My sermon for the First Sunday of Advent was on Psalm 25:1-9. Below is a portion of that sermon.
What I want you to notice about this particular song, Psalm 25, is that the poet is making a kind of Christmas wish-list for God. Except what the writer needs is something more than a new tablet or sweater. The poet expresses her need for deliverance, and for guidance and for forgiveness. The poet asks God to have a selective memory: to remember God’s own mercy and steadfast love but to forget the poet’s youthful indiscretions.
The song begins with these words:
To you, O LORD, I lift up my soul; my God, I put my trust in you;
Let that one line wash gently over you: To you, O Lord, I lift up my soul; my God, I put my trust in you. Perhaps we can take those words with us in the week ahead and even try to learn them by heart. Not just memorize them in your head, but learn them by heart. Pray these words like a mantra to take with you on your commute or to the gym or to the mall or when you do yoga or if life is feeling overwhelming.

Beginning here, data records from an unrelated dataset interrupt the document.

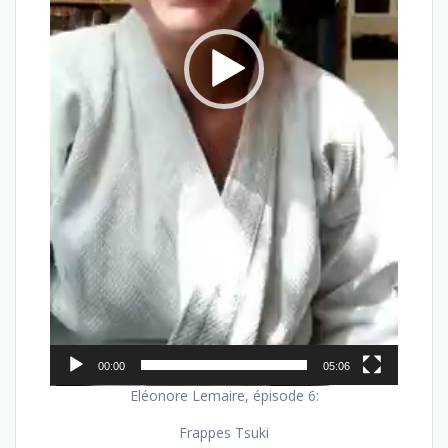
00:00
05:06
Eléonore Lemaire, épisode 6:
Frappes Tsuki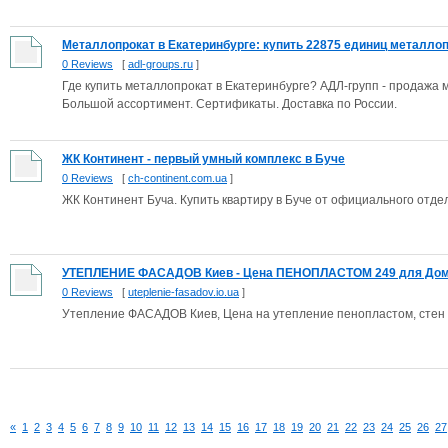
Металлопрокат в Екатеринбурге: купить 22875 единиц металлопр
0 Reviews
[
adl-groups.ru
]
Где купить металлопрокат в Екатеринбурге? АДЛ-групп - продажа 
Большой ассортимент. Сертификаты. Доставка по России.
ЖК Континент - первый умный комплекс в Буче
0 Reviews
[
ch-continent.com.ua
]
ЖК Континент Буча. Купить квартиру в Буче от официального отд
УТЕПЛЕНИЕ ФАСАДОВ Киев - Цена ПЕНОПЛАСТОМ 249 для Домов
0 Reviews
[
uteplenie-fasadov.io.ua
]
Утепление ФАСАДОВ Киев, Цена на утепление пенопластом, стен кв
«
1
2
3
4
5
6
7
8
9
10
11
12
13
14
15
16
17
18
19
20
21
22
23
24
25
26
27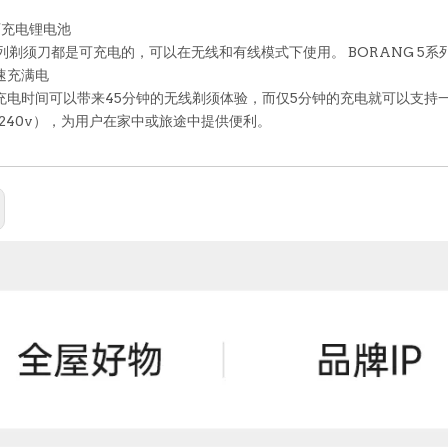
可充电锂电池
列剃须刀都是可充电的，可以在无线和有线模式下使用。 BORANG 5系
速充满电
充电时间可以带来45分钟的无线剃须体验，而仅5分钟的充电就可以支持一次
v-240v），为用户在家中或旅途中提供便利。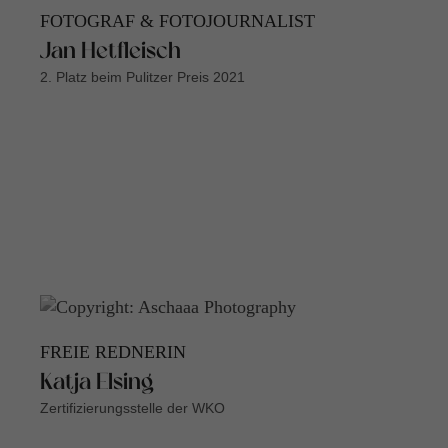
FOTOGRAF & FOTOJOURNALIST
Jan Hetfleisch
2. Platz beim Pulitzer Preis 2021
FREIE REDNERIN
Katja Elsing
Zertifizierungsstelle der WKO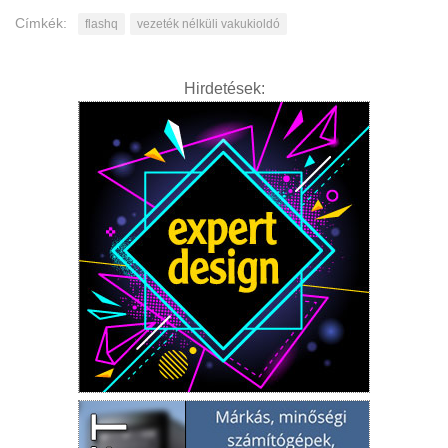
Címkék:
flashq
vezeték nélküli vakukioldó
Hirdetések: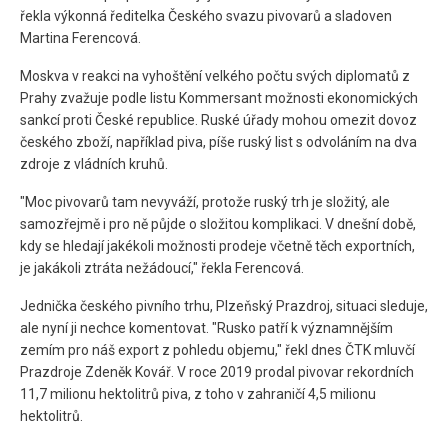
řekla výkonná ředitelka Českého svazu pivovarů a sladoven
Martina Ferencová.
Moskva v reakci na vyhoštění velkého počtu svých diplomatů z
Prahy zvažuje podle listu Kommersant možnosti ekonomických
sankcí proti České republice. Ruské úřady mohou omezit dovoz
českého zboží, například piva, píše ruský list s odvoláním na dva
zdroje z vládních kruhů.
"Moc pivovarů tam nevyváží, protože ruský trh je složitý, ale
samozřejmě i pro ně půjde o složitou komplikaci. V dnešní době,
kdy se hledají jakékoli možnosti prodeje včetně těch exportních,
je jakákoli ztráta nežádoucí," řekla Ferencová.
Jednička českého pivního trhu, Plzeňský Prazdroj, situaci sleduje,
ale nyní ji nechce komentovat. "Rusko patří k významnějším
zemím pro náš export z pohledu objemu," řekl dnes ČTK mluvčí
Prazdroje Zdeněk Kovář. V roce 2019 prodal pivovar rekordních
11,7 milionu hektolitrů piva, z toho v zahraničí 4,5 milionu
hektolitrů.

Life can drag us down and make us weary. Sometimes the turkeys can get us down. But in the midst of difficult circumstances, the poet looks to God. The poet looks to be lifted up—to be raised up—not just on the last day at the resurrection, but raised up in the midst of life, raised up to be able to see beyond the immediate, raised up beyond despair to hope.
In Israelite culture, to lift up one’s empty hands was to expose oneself as vulnerable, but also as open. The poet comes to God in this posture. He comes before God to put his whole trust there. We come to worship, I think, for the same reasons—fifty-two weeks a year, but maybe especially on these four Sundays when it’s easy to lose our way. We come here to “let go and let God”—which is not about being passive, but about acknowledging our own limitations. Our trust (if it is rightly placed) is in God alone, the maker of the heavens and the earth. To you, O Lord, I lift up my soul, my God, I put my trust in you.
Advent begins for us when we let that wisdom sink in deeply. And maybe we need to keep it that simple. Advent is about repentance for sure: about turning back to God. But this poet remembers clearly who it is we are turning to: the God who created us, the God who is compassionate and merciful and forgiving—the God who loves us to death. Literally, loves us to death: the God who goes the distance, even to death on a cross, with outstretched arms of love.
I think the poet reminds God to be God because when we remember that God is God we are also reminded that the job is taken, and we don’t have to be. We can and should be more compassionate and more merciful as God’s faithful people: it is how we are called to treat one another. But before we can get there we need to allow the truth to wash over us that God’s mercy and steadfast love extend even to us, unworthy as we may sometimes feel.
To you, O Lord, I lift up my soul; my God, I put my trust in you. May we carry these words with us, into the world that God so loves, the world into which the child is born.